J&J has said it doesn't expect biosimilars to rapidly erode Remicade sales in the U.S. — at least at first — citing contracting it already has in place with managed care organizations. And, unlike generics, biosimilars can't be automatically swapped in for the branded reference product at the pharmacy. The Food and Drug Administration has the authority to approve biosimilars as so-called "interchangeable" products, but hasn't done so with any of the biosimilars approved to date.
Sales of Remicade did drop 14% year over year in the second quarter, but J&J chalked much of that decline up to the roughly $170 million in rebate adjustments in the same period last year.
Ironically enough, Merck knows all to well how the entry of biosimilars can cut into sales. While J&J markets Remicade in the U.S., Merck sells the drug in Europe, Turkey and Russia.
The European Medicines Agency approved Celltrion's biosimilar version to Remicade in October 2013 and has since approved Samsung Bioepis' version as well (which, in another complicated licensing twist, is marketed by Biogen).
Since 2014, Merck's sales of Remicade have steadily eroded and the company expects further declines to continue.
In the U.S., where Merck is on the other side of the biosimilar market battle, the company plans to support the launch of Renflexis with education efforts aimed at physicians and patients.
Merck also expects payers to be interested in the potential savings Renflexis could offer — although it should be noted that the 35% discount cited by Merck is in reference to Remicade's wholesale acquisition cost. After rebates and discounts negotiated by J&J and payers, the net price of Remicade could be more competitive with Renflexis' list price.

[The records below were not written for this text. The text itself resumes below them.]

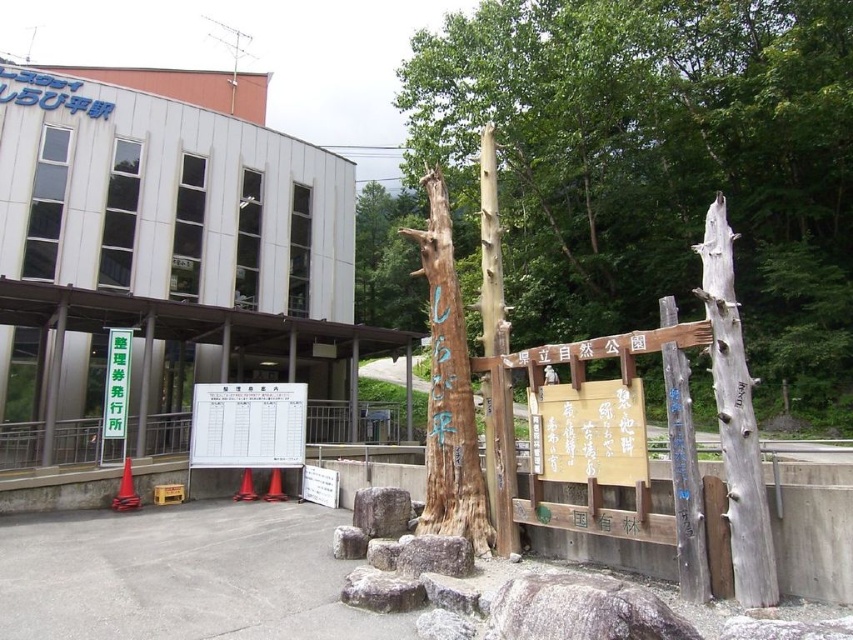 Who is taller, wooden signpost at center or gray weathered wood totem pole at right?

wooden signpost at center is taller.

Does wooden signpost at center have a greater width compared to gray weathered wood totem pole at right?

Correct, the width of wooden signpost at center exceeds that of gray weathered wood totem pole at right.

Between point (618, 232) and point (761, 544), which one is positioned in front?

Point (761, 544) is more forward.

I want to click on wooden signpost at center, so click(x=659, y=164).

Who is higher up, natural wood signpost at center or white plastic signboard at center?

Positioned higher is natural wood signpost at center.

Is natural wood signpost at center behind white plastic signboard at center?

No, natural wood signpost at center is closer to the viewer.

Does point (474, 529) lie behind point (131, 435)?

No, it is in front of (131, 435).

What are the coordinates of `natural wood signpost at center` in the screenshot? It's located at (448, 390).

Image resolution: width=853 pixels, height=640 pixels. Describe the element at coordinates (659, 164) in the screenshot. I see `wooden signpost at center` at that location.

The height and width of the screenshot is (640, 853). In order to click on wooden signpost at center in this screenshot , I will do `click(659, 164)`.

"We are seeing high interest given the potential for increased access and savings that biosimilars can offer to the system," said Dora Bibila, general manager for biosimilars at Merck, in an interview.
"Given the differences from generics, I think it is going to be a balance where, at the same time being interested in the savings, the payers are also going to want to get reassured about other components — not only the safety, efficacy, quality of the product but components such as, for example, reliability of supply," Bibila explained.

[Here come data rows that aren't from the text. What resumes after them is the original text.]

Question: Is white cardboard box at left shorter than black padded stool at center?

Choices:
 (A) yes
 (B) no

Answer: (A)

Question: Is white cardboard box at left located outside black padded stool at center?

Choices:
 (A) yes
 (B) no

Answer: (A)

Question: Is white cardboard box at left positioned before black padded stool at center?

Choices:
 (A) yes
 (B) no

As more biosimilars reach markets in the U.S., uptake will be watched closely as a barometer of how well big drugmakers can stave off erosion to sales of their blockbuster biologic brands. Many such drugs, like Amgen's Enbrel (etanercept), Roche's Herceptin (trastuzumab) and AbbVie's Humira (adalimumab), will face biosimilar competition in the near future.
In generic markets, research has shown prices quickly fall to levels between 20% and 25% of the original branded drug's price. But, given the higher cost of developing a biosimilar, it's not yet clear if the copycat biologics will offer the same kind of savings.